Up And Coming Lawyers: Brian Olion

Brian Olion

Brian Olion worked as a patent examiner before going into private practice as a patent attorney, and he compares the value of his background to a restaurant customer who has worked as a server themselves: They can have patience for the other side’s perspective, especially when things go wrong. Olion said he sees patent attorneys sometimes try to strong-arm examiners because many examiners don’t have a background in law.

“What I used to see when I was a patent examiner are people trying to litigate through you instead of working with you, so I typically take more of a cooperative approach,” he said. Olion added even when he thinks an examiner is wrong about whether something is patentable, he knows just throwing the law book at them probably isn’t the best approach. “Ultimately it’s beneficial for you, the patent office and the examiner to get an allowance because they get credit for allowances. The client’s happy on our end and, ultimately, the USPTO gets money.”


At Kilpatrick Townsend & Stockton, Olion specializes in patent procurement in financial technology, or “fintech,” such as payment processing systems and software security programming. Olion majored in electrical engineering for his undergraduate degree at North Carolina State University. The USPTO requires patent examiners to have some kind of math, science or engineering background.

“They’re looking for people who can understand technology more than the law,” he said. He did get his engineering degree with an eye for pursuing that field.

But when Olion did a few internships, he realized he didn’t really have the personality for working in a lab or coding nonstop. And he also took a class that fused engineering and business to learn about aspects such as selling and protecting products, and he said he realized he didn’t mind the patent law section of the class.He applied to the USPTO after hearing from a professor that the office needed examiners who understood technology. The office also happened to have a need for native English speakers. Olion said a lot of examiners at the time spoke English as a second or even third language. “I don’t even understand half the legalese stuff and English is my only language,” Olion joked. 

He stayed at the USPTO as a patent examiner for about five and a half years. During that time, he went to law school part-time at George Washington University, having decided it made the most sense to get his degree while he kept his job in case a legal career didn’t work out for some reason. 

“It was an adult decision to kind of hedge it,” Olion said. “I wasn’t necessarily sold on being a patent attorney or not … I took the LSAT, applied and [thought], ‘Let me see the first semester if I like it or not.’” He was able to take a truncated version of the patent bar exam that’s internal to the USPTO and focuses just on patent laws. 

Olion’s specialty in fintech is a niche practice area, he said, a combination of constantly changing laws and inherent difficulty of patenting financial technology.
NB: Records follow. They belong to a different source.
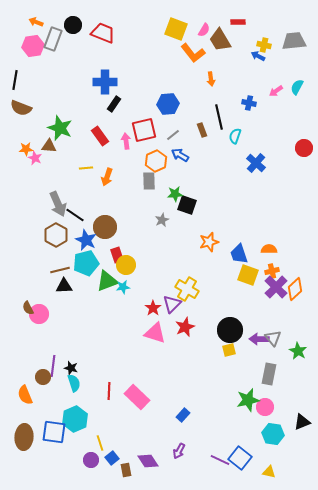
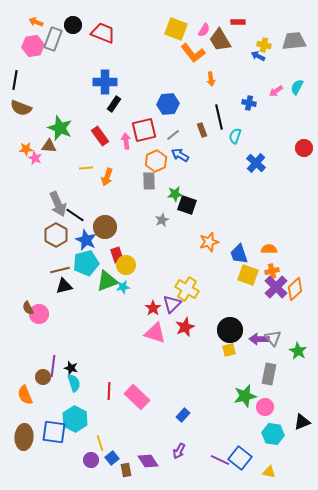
black triangle at (64, 286): rotated 12 degrees counterclockwise
green star at (248, 400): moved 3 px left, 4 px up
cyan hexagon at (75, 419): rotated 10 degrees counterclockwise
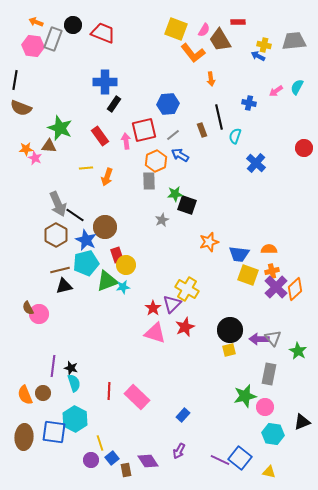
pink hexagon at (33, 46): rotated 15 degrees clockwise
blue trapezoid at (239, 254): rotated 65 degrees counterclockwise
brown circle at (43, 377): moved 16 px down
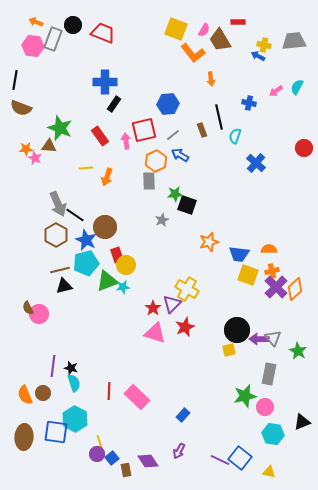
black circle at (230, 330): moved 7 px right
blue square at (54, 432): moved 2 px right
purple circle at (91, 460): moved 6 px right, 6 px up
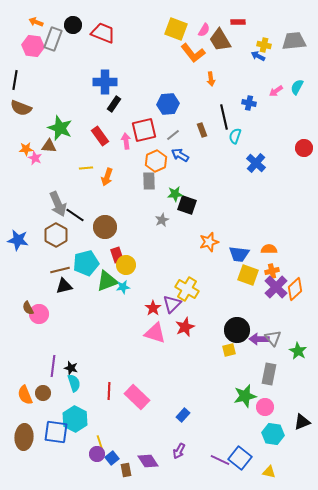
black line at (219, 117): moved 5 px right
blue star at (86, 240): moved 68 px left; rotated 15 degrees counterclockwise
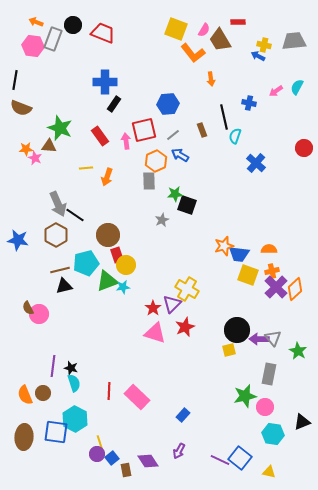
brown circle at (105, 227): moved 3 px right, 8 px down
orange star at (209, 242): moved 15 px right, 4 px down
“The hard part about that is the way that U.S. patent laws have gone, things that are called ‘fundamental economic practices’ are not technically patentable.” Olion said the USPTO considers financial transactions and commerce to fall in that category. So patents have to cover components adjacent to the technology’s core function, such as data authentication that happens to be for a payment processing system.

 “It’s a very interesting area [for] how you navigate that field of getting things that are useful to your client, but that also satisfy the USPTO’s regulations.” He said the difficulty of patenting in the financial technology space means companies often don’t try, and instead will treat their technology as trade secrets.

Adding to the complexity is the fact that the USPTO has released guidance twice in 2019 attempting to clarify patentability. 

Guidance released less than two weeks ago relates to existing judicial exceptions to patentability, or subject matter that courts have decided is outside the categories of invention. Judicial exceptions include abstract ideas, laws of nature and natural phenomena.

“It’s already a difficult area, and then with the law that continuously changes, there’s a lot of uncertainty,” Olion said. “What was once your argument two weeks ago, now all of a sudden shifts. That could be to your benefit, could be to your detriment.”

But Olion added when financial technology patents are obtained, they have a lot of value because they cover a wide spectrum of useful technology.

“They’re really useful, because they do cover a lot of useful activities, especially payments or authentication. … It’s hard to get patents — it’s the lowest allowable rate in the USPTO — but I like to think those patents are valuable if they’re actually obtained.”